Statistical analysis

All statistical analyses were performed using R version 4.0.5 with the packages: vegan v.2.5-7 (Oksanen et al., 2020), ade4 v. 1.7-18 (Dray et al., 2007), lme4 v.1.1-27.1 (Bates et al., 2015), glmmADMB v.0.8.3.3. (Bolker et al., 2012), MuMIn v.1.43.17 (Barton, 2016) statMatch 1.4.0 (D’Orazio) and ape v.5.5 (Paradis et al., 2021). Kettle holes were classified into two hydroperiod-types based on the timespan of water containment, i.e., permanent (kettle holes which contained water during more than half of the sampling campaigns) and ephemeral (kettle holes which contained water during half or less of the sampling campaigns). Temporal stability of the species composition of a kettle hole was assessed over two subsequent years (2019 and 2020), by comparing data from water samples collected in the same month across both years (n=60 from 15 kettle holes) using diversity indices (Species richness S, Shannon Index H’, and Simpson Index D1). A non-metric multidimensional scaling (NMDS) approach based on Bray-Curtis dissimilarities in combination with a Permanova was used to assess the difference in community species compositions within kettle holes across years. As these analyses did not reveal significant differences among 2019 and 2020, further analyses focused on the more densely sampled year 2019.
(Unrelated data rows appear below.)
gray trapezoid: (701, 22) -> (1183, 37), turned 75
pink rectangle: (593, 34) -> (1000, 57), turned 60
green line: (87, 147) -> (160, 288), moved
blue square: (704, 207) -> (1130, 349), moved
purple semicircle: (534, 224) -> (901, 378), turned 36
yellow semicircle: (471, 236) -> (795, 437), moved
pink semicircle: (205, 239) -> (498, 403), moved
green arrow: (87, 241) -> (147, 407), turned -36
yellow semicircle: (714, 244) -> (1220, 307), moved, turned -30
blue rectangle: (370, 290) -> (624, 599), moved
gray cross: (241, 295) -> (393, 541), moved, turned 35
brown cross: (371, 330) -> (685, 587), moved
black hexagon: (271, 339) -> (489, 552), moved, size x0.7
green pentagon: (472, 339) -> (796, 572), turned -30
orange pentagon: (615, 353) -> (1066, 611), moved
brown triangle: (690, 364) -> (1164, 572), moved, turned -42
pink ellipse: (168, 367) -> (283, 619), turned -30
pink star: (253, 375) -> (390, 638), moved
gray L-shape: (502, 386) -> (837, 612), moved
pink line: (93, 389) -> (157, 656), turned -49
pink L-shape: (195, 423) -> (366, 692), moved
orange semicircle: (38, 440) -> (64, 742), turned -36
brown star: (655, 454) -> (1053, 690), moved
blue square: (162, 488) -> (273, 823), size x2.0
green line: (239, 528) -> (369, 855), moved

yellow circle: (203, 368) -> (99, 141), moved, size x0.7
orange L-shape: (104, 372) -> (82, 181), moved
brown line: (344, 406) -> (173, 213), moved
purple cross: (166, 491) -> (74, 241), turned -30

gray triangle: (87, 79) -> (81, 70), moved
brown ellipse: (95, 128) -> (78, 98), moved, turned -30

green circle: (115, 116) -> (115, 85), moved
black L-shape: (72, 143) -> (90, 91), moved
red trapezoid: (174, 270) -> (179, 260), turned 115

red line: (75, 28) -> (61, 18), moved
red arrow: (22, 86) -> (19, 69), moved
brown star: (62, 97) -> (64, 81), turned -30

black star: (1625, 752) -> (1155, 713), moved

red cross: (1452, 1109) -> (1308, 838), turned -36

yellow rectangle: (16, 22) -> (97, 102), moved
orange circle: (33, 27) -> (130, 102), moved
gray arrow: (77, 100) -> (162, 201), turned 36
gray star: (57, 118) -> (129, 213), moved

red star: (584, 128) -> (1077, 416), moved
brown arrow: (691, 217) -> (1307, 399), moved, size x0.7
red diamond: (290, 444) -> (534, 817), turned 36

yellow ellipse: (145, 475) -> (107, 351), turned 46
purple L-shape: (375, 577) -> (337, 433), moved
Seasonality in species numbers and composition of the open water zooplankton communities within a year was assessed across the eight sampling campaigns in 2019 (n= 91 metabarcoded samples from 24 kettle holes). Species richness (S) and Shannon Index (H’) were related to environmental parameters (pH, water temperature, surrounding field crops, kettle hole size, kettle hole location, numbers of neighbouring kettle holes in a 500 m radius, average wind direction/wind speed) with a generalized linear mixed effects model (Gelman & Hill, 2006; Zuur et al., 2009), using the lme4 package for Species richness (S) and glmmADMB package for Shannon Index (H’). Kettle hole ID, referring to repeated observations from the same kettle hole, was used as a random effect. The diversity as response variable (H’) and predictor variables (pH, water temperature, kettle hole size etc.) were Tukey-transformed to obtain a distribution approximate to normal. To identify the model that explains most of the variance, model selection was conducted based on the Akaike information criterion (AIC), using the dedgre function in the R package MuMIn (Barton, 2016). A NMDS approach based on Bray-Curtis dissimilarities in combination with Permanovas and environmental parameter correlation fitting (package vegan, function: envfit) was used to assess the difference in species composition and putative drivers of community assembly. To evaluate the influence of the individual kettle hole within a season on community composition, a Permanova based on the Bray-Curtis dissimilarities was conducted. To assess the impact of geographic/environmental proximity/distance based on km and Gower’s distance (Gower, 1971), a Mantel test was performed to correlate community dissimilarities with geographic/environmental distances among all pairs of kettle holes. To assess potential for dispersal from the resting stages located in the sediment (“vertical dispersal”), we compared soil and water samples from the same year (2019), using the same diversity indices and the NMDS approach described above.